**Supplied material:**
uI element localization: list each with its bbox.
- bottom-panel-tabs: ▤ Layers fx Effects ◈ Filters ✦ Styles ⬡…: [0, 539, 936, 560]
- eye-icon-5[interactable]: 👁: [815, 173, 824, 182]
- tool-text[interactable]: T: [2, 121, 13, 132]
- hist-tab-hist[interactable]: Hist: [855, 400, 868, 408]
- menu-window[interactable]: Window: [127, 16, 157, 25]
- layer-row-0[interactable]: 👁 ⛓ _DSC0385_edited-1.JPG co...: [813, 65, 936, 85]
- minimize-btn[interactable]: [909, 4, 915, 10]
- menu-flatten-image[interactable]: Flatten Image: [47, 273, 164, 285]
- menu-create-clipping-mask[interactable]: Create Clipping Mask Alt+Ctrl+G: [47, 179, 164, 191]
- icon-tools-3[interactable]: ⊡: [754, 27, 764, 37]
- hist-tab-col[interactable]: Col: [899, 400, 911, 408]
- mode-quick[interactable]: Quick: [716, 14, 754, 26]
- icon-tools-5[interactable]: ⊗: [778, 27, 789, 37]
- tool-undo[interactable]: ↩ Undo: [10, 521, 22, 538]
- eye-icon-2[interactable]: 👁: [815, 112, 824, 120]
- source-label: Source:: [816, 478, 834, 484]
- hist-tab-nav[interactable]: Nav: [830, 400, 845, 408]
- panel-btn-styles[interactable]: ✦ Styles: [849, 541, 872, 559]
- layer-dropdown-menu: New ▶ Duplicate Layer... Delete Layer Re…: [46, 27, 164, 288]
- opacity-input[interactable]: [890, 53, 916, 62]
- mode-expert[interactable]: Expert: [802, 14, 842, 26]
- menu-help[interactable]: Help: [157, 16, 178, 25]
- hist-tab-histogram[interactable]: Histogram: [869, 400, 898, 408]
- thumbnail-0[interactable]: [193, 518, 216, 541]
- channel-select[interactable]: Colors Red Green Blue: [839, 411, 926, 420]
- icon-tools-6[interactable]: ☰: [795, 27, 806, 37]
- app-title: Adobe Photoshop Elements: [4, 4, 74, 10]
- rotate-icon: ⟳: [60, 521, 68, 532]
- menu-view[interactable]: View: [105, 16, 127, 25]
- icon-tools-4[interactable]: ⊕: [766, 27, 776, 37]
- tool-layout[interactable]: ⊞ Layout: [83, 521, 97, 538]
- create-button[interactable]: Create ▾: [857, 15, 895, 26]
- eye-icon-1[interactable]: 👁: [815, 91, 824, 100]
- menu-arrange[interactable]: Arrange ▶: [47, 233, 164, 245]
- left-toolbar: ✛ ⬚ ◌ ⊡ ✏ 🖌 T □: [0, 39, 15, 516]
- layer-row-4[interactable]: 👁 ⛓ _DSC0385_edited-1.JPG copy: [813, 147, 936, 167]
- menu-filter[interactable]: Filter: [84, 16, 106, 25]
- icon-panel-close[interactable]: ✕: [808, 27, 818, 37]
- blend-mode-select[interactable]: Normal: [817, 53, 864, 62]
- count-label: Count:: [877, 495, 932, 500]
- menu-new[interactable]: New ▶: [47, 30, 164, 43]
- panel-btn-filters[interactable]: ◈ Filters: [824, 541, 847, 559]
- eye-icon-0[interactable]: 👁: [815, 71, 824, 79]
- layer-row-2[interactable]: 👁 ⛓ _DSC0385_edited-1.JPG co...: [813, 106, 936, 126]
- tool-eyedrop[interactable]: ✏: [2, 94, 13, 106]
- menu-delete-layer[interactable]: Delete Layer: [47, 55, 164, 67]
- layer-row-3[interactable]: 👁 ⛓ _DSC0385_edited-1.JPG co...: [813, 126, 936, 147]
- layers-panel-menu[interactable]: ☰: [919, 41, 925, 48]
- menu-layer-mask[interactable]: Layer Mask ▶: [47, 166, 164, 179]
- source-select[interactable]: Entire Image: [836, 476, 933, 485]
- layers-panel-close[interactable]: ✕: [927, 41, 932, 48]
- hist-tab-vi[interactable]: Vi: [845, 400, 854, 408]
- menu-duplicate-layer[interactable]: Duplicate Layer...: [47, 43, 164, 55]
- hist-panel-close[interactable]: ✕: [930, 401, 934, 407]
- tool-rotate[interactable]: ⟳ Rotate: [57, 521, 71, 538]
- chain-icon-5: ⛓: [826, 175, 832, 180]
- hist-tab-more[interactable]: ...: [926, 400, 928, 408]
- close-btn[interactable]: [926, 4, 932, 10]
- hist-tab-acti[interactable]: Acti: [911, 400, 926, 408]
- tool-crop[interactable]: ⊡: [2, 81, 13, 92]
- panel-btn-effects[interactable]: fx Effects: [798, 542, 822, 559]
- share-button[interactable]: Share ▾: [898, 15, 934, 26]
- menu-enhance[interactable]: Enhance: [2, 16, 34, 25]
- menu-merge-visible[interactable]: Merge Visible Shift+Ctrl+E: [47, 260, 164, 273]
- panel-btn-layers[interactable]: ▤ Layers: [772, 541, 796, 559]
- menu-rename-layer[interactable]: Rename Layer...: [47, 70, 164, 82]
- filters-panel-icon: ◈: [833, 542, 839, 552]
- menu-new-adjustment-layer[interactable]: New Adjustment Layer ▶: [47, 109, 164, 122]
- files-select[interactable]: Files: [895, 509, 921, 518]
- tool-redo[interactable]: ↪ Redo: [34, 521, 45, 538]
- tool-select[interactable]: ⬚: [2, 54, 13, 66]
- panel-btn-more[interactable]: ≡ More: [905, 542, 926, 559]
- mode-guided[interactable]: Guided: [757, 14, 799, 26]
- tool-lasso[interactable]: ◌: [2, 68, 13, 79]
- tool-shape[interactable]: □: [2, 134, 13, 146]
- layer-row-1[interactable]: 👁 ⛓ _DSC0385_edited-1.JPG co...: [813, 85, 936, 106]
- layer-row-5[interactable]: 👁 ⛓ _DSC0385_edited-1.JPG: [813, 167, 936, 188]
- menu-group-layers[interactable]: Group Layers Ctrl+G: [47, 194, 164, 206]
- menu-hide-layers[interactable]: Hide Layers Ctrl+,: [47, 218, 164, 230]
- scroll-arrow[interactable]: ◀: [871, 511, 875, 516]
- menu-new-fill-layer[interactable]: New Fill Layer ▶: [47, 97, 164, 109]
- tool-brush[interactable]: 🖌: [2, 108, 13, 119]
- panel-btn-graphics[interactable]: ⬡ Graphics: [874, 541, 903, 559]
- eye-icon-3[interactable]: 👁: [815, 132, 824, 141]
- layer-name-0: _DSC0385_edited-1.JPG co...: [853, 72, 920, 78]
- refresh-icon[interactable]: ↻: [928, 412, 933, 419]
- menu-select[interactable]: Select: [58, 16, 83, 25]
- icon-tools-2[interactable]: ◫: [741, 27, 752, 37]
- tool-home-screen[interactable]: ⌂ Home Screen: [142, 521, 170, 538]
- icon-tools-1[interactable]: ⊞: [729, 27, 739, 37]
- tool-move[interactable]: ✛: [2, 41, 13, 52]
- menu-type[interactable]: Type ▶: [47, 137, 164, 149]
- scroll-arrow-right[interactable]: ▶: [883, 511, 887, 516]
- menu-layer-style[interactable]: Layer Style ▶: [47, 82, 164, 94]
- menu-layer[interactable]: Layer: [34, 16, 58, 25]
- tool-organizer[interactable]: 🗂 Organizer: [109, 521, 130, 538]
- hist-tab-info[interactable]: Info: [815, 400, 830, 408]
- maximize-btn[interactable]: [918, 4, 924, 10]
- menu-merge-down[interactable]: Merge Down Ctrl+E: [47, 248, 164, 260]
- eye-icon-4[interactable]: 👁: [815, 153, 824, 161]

**Required action:** Read through the material above, and whenever a line contains "panel", copy it.

**Exercise answer:**
- bottom-panel-tabs: ▤ Layers fx Effects ◈ Filters ✦ Styles ⬡…: [0, 539, 936, 560]
- panel-btn-styles[interactable]: ✦ Styles: [849, 541, 872, 559]
- icon-panel-close[interactable]: ✕: [808, 27, 818, 37]
- panel-btn-filters[interactable]: ◈ Filters: [824, 541, 847, 559]
- layers-panel-menu[interactable]: ☰: [919, 41, 925, 48]
- layers-panel-close[interactable]: ✕: [927, 41, 932, 48]
- hist-panel-close[interactable]: ✕: [930, 401, 934, 407]
- panel-btn-effects[interactable]: fx Effects: [798, 542, 822, 559]
- panel-btn-layers[interactable]: ▤ Layers: [772, 541, 796, 559]
- filters-panel-icon: ◈: [833, 542, 839, 552]
- panel-btn-more[interactable]: ≡ More: [905, 542, 926, 559]
- panel-btn-graphics[interactable]: ⬡ Graphics: [874, 541, 903, 559]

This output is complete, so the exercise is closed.